Raised blood pressure, defined as systolic blood pressure (SBP) of 140 mmHg or higher or diastolic blood pressure (DBP) of 90 mmHg or higher, is the leading risk factor for cardiovascular diseases and chronic kidney disease. Blood pressure is a multifaceted trait, affected by nutrition, environment, and behavior throughout the life course, including fetal and early childhood nutrition and growth, adiposity, specific components of the diet, especially sodium and potassium intakes, alcohol use, smoking, physical activity, air pollution, lead, noise, psychosocial stress, and the use of blood pressure-lowering drugs.
The prevalence of raised blood pressure measures the number of people at high risk of cardiovascular diseases, irrespective of treatment status, and it is an indicator of uncontrolled high blood pressure in the total population. Reduce the prevalence of raised blood pressure by 25% by 2025 relative to its 2010 level is one of the global noncommunicable disease (NCD) targets adopted by the World Health Assembly in 2013 and included in the WHO Global Action Plan for the Prevention and Control of Noncommunicable Diseases 2013-2020.
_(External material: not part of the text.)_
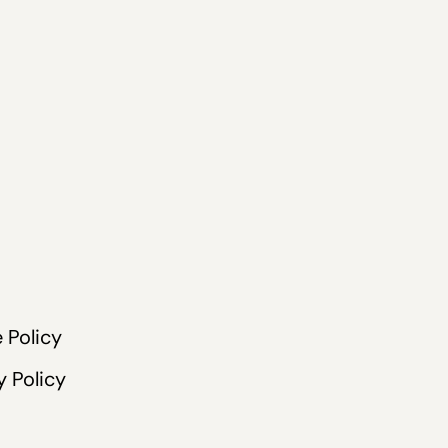
 Policy
y Policy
In the Region of the Américas, the age-standardized prevalence of raised blood pressure in adults aged 18 years and over was 17.6% (15.3–20.0) in both sexes combined, 20.3% (16.9–24.4) in men and 14.8% (12.2–17.9) in women in 2015. It ranges from a high of 27.1% in Saint Lucia to a low of 12.9% in the United States of America.
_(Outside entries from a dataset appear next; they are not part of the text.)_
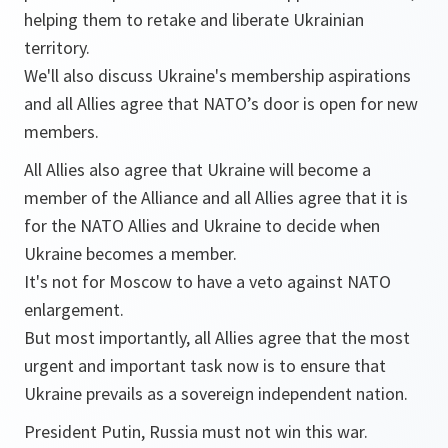
helping them to retake and liberate Ukrainian
territory.
We'll also discuss Ukraine's membership aspirations
and all Allies agree that NATO’s door is open for new
members.
All Allies also agree that Ukraine will become a
member of the Alliance and all Allies agree that it is
for the NATO Allies and Ukraine to decide when
Ukraine becomes a member.
It's not for Moscow to have a veto against NATO
enlargement.
But most importantly, all Allies agree that the most
urgent and important task now is to ensure that
Ukraine prevails as a sovereign independent nation.
President Putin, Russia must not win this war.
In the map, data are presented in five discrete classes created using the quantile classification method. Each class contains 20% of countries, which is easy to interpret. The quintile classes are labeled sequentially from Q1 as the first quintile including the lowest fifth (1% to 20%) of the data to Q5, the fifth quintile representing the class with the highest fifth (81% to 100%) of the data.
Indicator name: Prevalence of raised blood pressure, systolic blood pressure (SBP)≥140 mmHg or diastolic blood pressure (DBP)≥90 mmHg
Measure: Number of people
Unit of measurement: cases per 100 population
Topic: Risk factors for noncommunicable diseases
Definition: Percent of defined population with raised blood pressure (systolic blood pressure ≥ 140 OR diastolic blood pressure ≥ 90 mmHg).
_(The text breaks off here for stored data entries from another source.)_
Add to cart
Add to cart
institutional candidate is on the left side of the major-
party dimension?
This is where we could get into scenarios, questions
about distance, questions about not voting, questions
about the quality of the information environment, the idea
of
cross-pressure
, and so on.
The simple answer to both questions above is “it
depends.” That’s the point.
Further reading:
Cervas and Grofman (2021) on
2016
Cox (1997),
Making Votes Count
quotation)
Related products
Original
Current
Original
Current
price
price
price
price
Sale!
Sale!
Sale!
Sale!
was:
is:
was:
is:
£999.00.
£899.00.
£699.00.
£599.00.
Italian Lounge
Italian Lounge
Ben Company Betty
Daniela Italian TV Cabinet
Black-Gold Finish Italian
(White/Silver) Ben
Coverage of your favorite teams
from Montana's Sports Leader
Disaggregation: Sex, Location, Year
Method of measurement: Based on physical measured blood pressure in a population-based study. If multiple blood pressure readings were taken, the first reading per participant was dropped and the average of remaining readings was used. It is recommended to take at least three measurements.
Monitoring and Evaluation Framework: Outcome
Method of estimation: Input data and methods are described in:
- NCD Risk Factor Collaboration. Worldwide trends in blood pressure from 1975 to 2015: a pooled analysis of 1479 population-based measurement studies with 19.1 million participants. The Lancet; 2017.
- Methodological Notes, NMH Data Portal. Pan American Health Organization. 2020.